■ INSTRUCTIONS TO FOLLOW ■
Would you return the lines that run from the start of the data below to the line with "especialista, trata-se de", both included, exactly as written and without pictures?

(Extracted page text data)
---*---

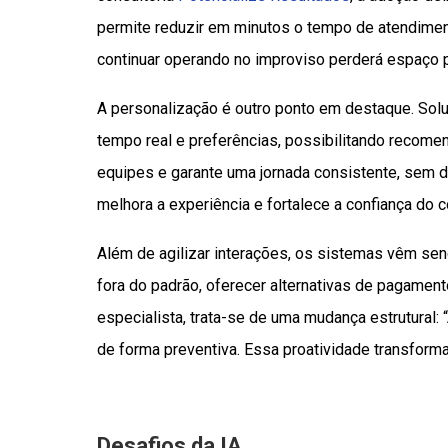
permite reduzir em minutos o tempo de atendimen
continuar operando no improviso perderá espaço p
A personalização é outro ponto em destaque. So
tempo real e preferências, possibilitando recome
equipes e garante uma jornada consistente, sem
melhora a experiência e fortalece a confiança do 
Além de agilizar interações, os sistemas vêm sen
fora do padrão, oferecer alternativas de pagamen
especialista, trata-se de uma mudança estrutural:
de forma preventiva. Essa proatividade transforma
Desafios da IA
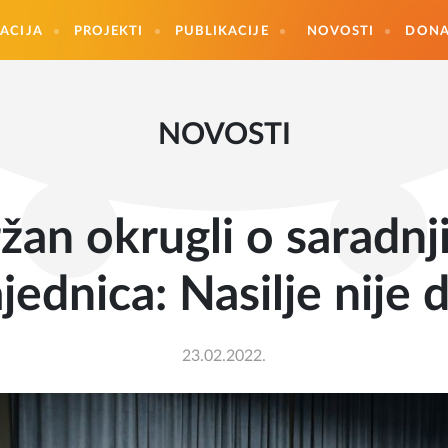
ACIJA
PROJEKTI
PUBLIKACIJE
NOVOSTI
DONA
NOVOSTI
žan okrugli o saradnji
ajednica: Nasilje nije 
23.02.2022.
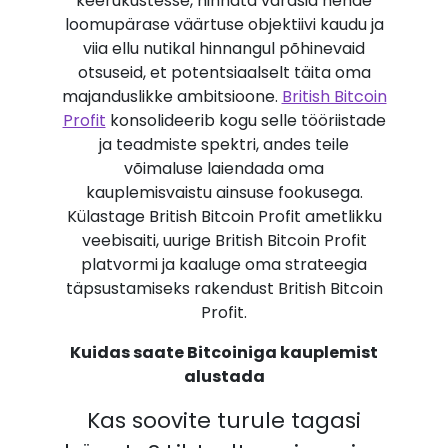
keerukustesse, hinnata varasid nende
loomupärase väärtuse objektiivi kaudu ja
viia ellu nutikal hinnangul põhinevaid
otsuseid, et potentsiaalselt täita oma
majanduslikke ambitsioone.
British Bitcoin
Profit
konsolideerib kogu selle tööriistade
ja teadmiste spektri, andes teile
võimaluse laiendada oma
kauplemisvaistu ainsuse fookusega.
Külastage British Bitcoin Profit ametlikku
veebisaiti, uurige British Bitcoin Profit
platvormi ja kaaluge oma strateegia
täpsustamiseks rakendust British Bitcoin
Profit.
Kuidas saate Bitcoiniga kauplemist
alustada
Kas soovite turule tagasi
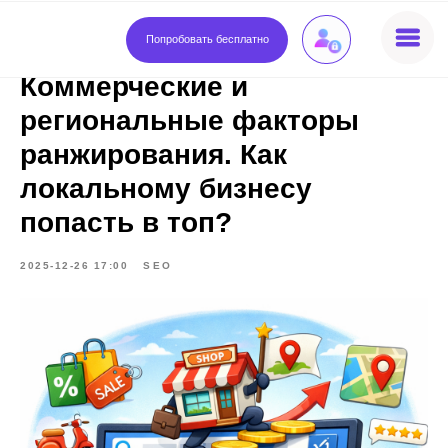
Попробовать бесплатно
Коммерческие и
региональные факторы
ранжирования. Как
локальному бизнесу
попасть в топ?
2025-12-26 17:00
SEO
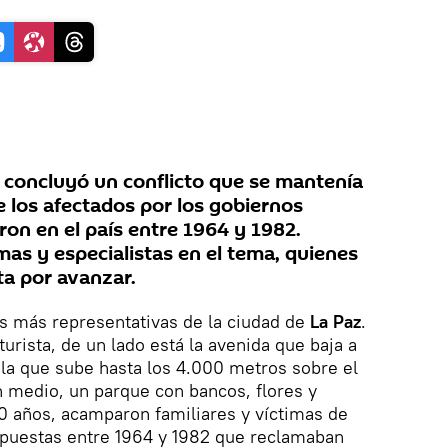
e concluyó un conflicto que se mantenía
 los afectados por los gobiernos
ron en el país entre 1964 y 1982.
mas y especialistas en el tema, quienes
ta por avanzar.
es más representativas de la ciudad de
La Paz
.
urista, de un lado está la avenida que baja a
o la que sube hasta los 4.000 metros sobre el
n medio, un parque con bancos, flores y
10 años, acamparon familiares y víctimas de
puestas entre 1964 y 1982 que reclamaban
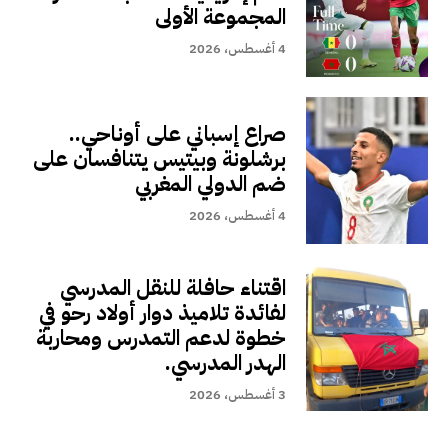
المجموعة الأولى
4 أغسطس، 2026
صراع إسباني على أوناحي..
برشلونة وبيتيس يتنافسان على
ضم الدولي المغربي
4 أغسطس، 2026
اقتناء حافلة للنقل المدرسي
لفائدة تلاميذ دوار أولاد رحو في
خطوة لدعم التمدرس ومحاربة
الهدر المدرسي.
3 أغسطس، 2026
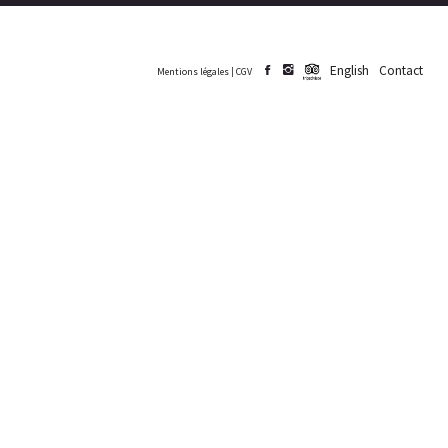
English
Contact
Mentions légales
|
CGV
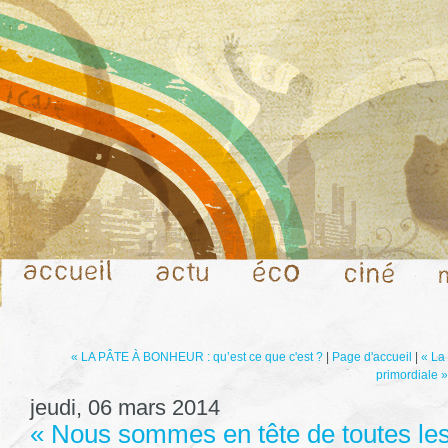
« LA PÂTE À BONHEUR : qu’est ce que c'est ?
|
Page d'accueil
|
« La 
primordiale »
jeudi, 06 mars 2014
« Nous sommes en tête de toutes les 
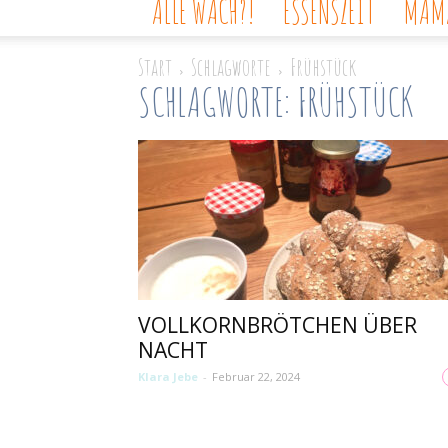
ALLE WACH?!
ESSENSZEIT
MAMA
Start
Schlagworte
Frühstück
SCHLAGWORTE: FRÜHSTÜCK
VOLLKORNBRÖTCHEN ÜBER
NACHT
Klara Jebe
-
Februar 22, 2024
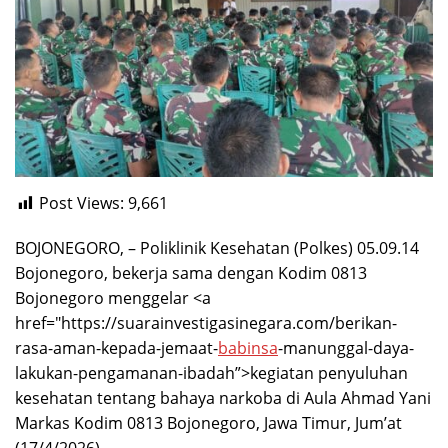
Post Views:
9,661
BOJONEGORO, – Poliklinik Kesehatan (Polkes) 05.09.14
Bojonegoro, bekerja sama dengan Kodim 0813
Bojonegoro menggelar <a
href="https://suarainvestigasinegara.com/berikan-
rasa-aman-kepada-jemaat-
babinsa
-manunggal-daya-
lakukan-pengamanan-ibadah”>kegiatan penyuluhan
kesehatan tentang bahaya narkoba di Aula Ahmad Yani
Markas Kodim 0813 Bojonegoro, Jawa Timur, Jum’at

---*---

■ WRITTEN SOLUTION ■
permite reduzir em minutos o tempo de atendimen
continuar operando no improviso perderá espaço p
A personalização é outro ponto em destaque. So
tempo real e preferências, possibilitando recome
equipes e garante uma jornada consistente, sem
melhora a experiência e fortalece a confiança do 
Além de agilizar interações, os sistemas vêm sen
fora do padrão, oferecer alternativas de pagamen
especialista, trata-se de uma mudança estrutural:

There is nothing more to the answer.